** DATA FOR THE TASK follows **

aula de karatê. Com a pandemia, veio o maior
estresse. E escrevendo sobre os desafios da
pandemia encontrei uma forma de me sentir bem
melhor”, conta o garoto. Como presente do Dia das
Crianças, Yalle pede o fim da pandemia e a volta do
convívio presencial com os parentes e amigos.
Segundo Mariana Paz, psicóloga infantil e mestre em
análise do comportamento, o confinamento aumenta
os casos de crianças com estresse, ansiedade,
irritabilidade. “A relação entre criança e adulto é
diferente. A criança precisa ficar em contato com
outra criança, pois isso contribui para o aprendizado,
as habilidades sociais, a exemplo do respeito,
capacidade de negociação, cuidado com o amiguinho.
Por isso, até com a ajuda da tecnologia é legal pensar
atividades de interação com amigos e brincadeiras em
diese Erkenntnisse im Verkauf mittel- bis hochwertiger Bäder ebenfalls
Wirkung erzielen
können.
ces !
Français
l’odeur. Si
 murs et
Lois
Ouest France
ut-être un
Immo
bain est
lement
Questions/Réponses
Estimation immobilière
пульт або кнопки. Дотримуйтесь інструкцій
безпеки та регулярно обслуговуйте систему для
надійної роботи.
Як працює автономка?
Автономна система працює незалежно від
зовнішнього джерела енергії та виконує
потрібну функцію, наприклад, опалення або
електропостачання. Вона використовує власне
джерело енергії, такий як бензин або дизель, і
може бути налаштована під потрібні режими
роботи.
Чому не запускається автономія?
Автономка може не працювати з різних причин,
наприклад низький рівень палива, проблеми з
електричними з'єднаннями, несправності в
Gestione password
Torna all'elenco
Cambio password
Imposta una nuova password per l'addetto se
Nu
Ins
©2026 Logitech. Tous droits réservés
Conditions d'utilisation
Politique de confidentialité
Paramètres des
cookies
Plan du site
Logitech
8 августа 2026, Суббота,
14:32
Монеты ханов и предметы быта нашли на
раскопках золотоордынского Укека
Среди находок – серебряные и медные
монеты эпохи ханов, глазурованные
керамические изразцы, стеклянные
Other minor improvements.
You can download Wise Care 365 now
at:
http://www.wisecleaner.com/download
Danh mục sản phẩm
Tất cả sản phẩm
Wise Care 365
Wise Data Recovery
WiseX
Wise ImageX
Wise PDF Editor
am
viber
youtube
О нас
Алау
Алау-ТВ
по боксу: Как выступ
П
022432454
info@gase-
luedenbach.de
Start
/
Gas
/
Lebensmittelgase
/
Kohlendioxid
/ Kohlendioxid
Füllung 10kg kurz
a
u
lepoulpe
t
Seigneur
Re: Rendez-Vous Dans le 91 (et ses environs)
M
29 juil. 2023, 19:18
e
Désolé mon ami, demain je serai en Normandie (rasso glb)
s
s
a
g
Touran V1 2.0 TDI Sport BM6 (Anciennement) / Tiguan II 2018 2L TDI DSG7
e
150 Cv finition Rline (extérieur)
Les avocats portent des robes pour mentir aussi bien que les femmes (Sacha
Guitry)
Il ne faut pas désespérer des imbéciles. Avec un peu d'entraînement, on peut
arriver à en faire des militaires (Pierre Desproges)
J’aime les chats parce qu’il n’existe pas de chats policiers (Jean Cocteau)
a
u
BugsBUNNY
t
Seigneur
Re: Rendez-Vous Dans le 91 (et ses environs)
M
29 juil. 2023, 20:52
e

** End of DATA FOR THE TASK **

WHAT TO WORK ON: Transcribe the records above from the line holding "Gestione password" down to the line holding "по боксу: Как выступ", inclusive, without adding anything.

ANSWER SPACE:
Gestione password
Torna all'elenco
Cambio password
Imposta una nuova password per l'addetto se
Nu
Ins
©2026 Logitech. Tous droits réservés
Conditions d'utilisation
Politique de confidentialité
Paramètres des
cookies
Plan du site
Logitech
8 августа 2026, Суббота,
14:32
Монеты ханов и предметы быта нашли на
раскопках золотоордынского Укека
Среди находок – серебряные и медные
монеты эпохи ханов, глазурованные
керамические изразцы, стеклянные
Other minor improvements.
You can download Wise Care 365 now
at:
http://www.wisecleaner.com/download
Danh mục sản phẩm
Tất cả sản phẩm
Wise Care 365
Wise Data Recovery
WiseX
Wise ImageX
Wise PDF Editor
am
viber
youtube
О нас
Алау
Алау-ТВ
по боксу: Как выступ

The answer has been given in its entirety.